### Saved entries
*** Begin section ***
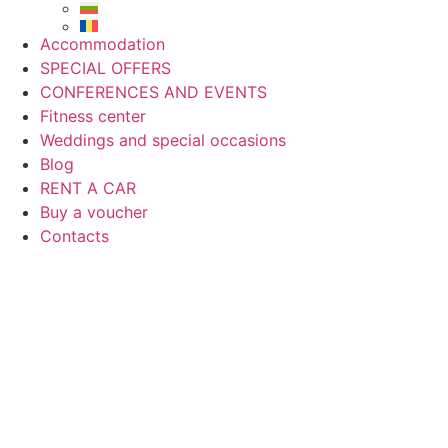
Accommodation
SPECIAL OFFERS
CONFERENCES AND EVENTS
Fitness center
Weddings and special occasions
Blog
RENT A CAR
Buy a voucher
Contacts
*** End section ***
### REQUIRED ACTION
Could you restate each record word for word, keeping the pictures out?

### RESULT OF THIS EXERCISE
Accommodation
SPECIAL OFFERS
CONFERENCES AND EVENTS
Fitness center
Weddings and special occasions
Blog
RENT A CAR
Buy a voucher
Contacts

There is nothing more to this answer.